Check every line of the data below for the word "fill". Copy the ones that have it.

Source data START

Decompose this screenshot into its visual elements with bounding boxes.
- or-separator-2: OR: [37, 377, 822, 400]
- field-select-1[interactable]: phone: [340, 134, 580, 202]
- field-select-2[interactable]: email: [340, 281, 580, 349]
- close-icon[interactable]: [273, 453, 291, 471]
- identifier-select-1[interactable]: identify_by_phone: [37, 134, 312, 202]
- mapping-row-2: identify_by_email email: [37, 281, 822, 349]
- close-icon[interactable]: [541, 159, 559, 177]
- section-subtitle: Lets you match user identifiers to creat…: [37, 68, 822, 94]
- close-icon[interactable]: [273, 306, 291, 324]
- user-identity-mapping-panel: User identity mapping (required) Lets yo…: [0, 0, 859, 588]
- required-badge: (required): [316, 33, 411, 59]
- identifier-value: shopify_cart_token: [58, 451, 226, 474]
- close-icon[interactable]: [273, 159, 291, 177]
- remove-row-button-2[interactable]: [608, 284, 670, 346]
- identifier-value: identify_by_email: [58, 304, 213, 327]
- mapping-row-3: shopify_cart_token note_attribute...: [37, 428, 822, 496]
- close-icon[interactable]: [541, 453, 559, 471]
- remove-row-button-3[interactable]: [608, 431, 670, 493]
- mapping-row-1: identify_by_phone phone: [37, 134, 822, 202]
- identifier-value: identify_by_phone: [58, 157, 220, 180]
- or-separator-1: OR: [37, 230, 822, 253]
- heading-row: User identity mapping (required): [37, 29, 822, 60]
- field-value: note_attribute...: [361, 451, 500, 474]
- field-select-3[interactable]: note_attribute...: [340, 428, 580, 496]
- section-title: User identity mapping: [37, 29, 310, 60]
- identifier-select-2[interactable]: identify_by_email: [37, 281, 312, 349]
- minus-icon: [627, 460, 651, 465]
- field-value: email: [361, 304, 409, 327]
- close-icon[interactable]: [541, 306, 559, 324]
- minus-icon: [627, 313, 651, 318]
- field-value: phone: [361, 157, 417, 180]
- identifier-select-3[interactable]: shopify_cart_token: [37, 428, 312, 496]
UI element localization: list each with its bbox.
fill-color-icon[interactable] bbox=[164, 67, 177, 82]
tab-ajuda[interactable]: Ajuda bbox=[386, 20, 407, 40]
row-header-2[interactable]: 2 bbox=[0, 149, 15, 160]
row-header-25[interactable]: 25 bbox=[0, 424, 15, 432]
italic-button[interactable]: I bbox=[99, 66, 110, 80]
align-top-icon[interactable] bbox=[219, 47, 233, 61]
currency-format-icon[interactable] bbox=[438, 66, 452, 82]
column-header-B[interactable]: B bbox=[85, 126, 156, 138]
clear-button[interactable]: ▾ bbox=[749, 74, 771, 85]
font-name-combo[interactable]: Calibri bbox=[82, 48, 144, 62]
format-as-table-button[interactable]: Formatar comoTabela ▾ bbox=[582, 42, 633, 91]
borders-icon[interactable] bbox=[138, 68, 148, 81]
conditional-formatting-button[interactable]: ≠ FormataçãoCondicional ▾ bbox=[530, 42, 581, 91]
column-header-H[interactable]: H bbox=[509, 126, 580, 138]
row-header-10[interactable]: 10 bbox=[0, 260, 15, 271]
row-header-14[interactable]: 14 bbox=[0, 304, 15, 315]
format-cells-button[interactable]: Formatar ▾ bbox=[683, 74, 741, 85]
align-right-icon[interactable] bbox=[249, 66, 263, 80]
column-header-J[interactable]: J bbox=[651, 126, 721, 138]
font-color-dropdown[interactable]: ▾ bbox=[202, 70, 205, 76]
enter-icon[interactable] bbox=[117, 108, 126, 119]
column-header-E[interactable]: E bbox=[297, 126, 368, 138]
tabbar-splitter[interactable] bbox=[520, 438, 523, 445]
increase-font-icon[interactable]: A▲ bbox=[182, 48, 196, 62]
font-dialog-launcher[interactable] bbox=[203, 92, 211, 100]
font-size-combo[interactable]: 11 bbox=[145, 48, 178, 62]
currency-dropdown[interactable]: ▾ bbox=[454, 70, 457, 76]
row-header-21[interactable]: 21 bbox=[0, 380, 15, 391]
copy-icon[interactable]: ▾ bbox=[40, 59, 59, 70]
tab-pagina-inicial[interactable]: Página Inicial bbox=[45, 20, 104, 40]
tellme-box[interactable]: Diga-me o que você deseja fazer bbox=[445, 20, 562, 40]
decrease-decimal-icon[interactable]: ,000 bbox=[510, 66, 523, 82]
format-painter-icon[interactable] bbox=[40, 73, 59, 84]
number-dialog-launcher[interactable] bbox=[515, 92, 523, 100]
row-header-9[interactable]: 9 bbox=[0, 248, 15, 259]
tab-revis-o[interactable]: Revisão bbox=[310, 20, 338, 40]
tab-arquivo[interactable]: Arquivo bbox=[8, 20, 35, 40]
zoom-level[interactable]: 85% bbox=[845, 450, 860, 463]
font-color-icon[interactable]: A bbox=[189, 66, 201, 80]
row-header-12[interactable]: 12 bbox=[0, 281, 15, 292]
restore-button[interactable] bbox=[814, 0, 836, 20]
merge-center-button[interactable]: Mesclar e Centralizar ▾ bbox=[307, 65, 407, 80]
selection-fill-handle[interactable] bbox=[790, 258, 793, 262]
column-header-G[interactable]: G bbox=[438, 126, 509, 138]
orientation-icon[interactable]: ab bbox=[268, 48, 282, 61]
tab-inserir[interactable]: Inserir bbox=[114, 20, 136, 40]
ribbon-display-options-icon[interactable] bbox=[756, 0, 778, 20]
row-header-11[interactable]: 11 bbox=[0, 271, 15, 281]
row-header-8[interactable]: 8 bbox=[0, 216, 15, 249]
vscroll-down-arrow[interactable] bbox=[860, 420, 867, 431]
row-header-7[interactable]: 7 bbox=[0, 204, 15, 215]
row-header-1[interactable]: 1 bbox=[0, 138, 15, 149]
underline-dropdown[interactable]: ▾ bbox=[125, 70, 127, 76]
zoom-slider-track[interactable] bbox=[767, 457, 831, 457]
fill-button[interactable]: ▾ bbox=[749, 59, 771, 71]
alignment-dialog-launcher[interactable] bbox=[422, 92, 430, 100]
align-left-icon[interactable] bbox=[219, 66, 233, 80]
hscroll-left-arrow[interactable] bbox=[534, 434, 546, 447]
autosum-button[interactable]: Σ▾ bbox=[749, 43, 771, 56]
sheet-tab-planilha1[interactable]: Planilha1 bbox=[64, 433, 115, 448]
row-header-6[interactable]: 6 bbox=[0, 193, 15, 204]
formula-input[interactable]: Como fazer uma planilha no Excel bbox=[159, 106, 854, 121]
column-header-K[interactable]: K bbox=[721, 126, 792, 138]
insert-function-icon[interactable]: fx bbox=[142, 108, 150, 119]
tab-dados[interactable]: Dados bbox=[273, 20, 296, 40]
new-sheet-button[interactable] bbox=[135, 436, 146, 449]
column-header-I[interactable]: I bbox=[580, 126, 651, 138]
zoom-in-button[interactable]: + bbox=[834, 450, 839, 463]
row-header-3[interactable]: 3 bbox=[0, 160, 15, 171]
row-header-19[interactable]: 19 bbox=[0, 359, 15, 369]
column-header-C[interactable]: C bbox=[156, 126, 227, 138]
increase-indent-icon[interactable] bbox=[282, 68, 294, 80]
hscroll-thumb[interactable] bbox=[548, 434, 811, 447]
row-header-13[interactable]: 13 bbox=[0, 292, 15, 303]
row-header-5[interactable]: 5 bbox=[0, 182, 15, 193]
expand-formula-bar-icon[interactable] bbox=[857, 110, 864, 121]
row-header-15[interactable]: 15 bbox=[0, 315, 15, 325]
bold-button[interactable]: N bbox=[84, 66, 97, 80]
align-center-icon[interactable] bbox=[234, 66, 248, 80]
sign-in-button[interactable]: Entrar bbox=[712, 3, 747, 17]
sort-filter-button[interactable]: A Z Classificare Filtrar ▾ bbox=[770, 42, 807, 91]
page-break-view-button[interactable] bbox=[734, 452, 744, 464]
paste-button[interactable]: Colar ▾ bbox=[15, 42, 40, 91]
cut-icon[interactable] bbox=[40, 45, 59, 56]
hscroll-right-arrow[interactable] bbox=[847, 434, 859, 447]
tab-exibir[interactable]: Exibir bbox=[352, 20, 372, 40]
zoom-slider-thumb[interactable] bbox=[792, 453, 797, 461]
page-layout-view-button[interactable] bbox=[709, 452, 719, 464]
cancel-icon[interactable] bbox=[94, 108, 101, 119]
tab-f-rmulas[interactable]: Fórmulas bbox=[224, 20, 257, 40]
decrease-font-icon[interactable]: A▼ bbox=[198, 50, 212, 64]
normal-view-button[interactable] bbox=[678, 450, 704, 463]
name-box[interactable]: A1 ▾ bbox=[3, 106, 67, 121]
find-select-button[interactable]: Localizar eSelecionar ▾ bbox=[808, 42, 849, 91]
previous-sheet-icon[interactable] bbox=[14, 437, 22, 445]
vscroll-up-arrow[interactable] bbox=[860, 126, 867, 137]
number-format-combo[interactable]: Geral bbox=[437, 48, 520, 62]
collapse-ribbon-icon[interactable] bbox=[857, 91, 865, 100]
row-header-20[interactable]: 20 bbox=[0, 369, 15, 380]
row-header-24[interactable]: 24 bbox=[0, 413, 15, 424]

Source data END

▶ **Solution to this problem**:
fill-color-icon[interactable] bbox=[164, 67, 177, 82]
selection-fill-handle[interactable] bbox=[790, 258, 793, 262]
fill-button[interactable]: ▾ bbox=[749, 59, 771, 71]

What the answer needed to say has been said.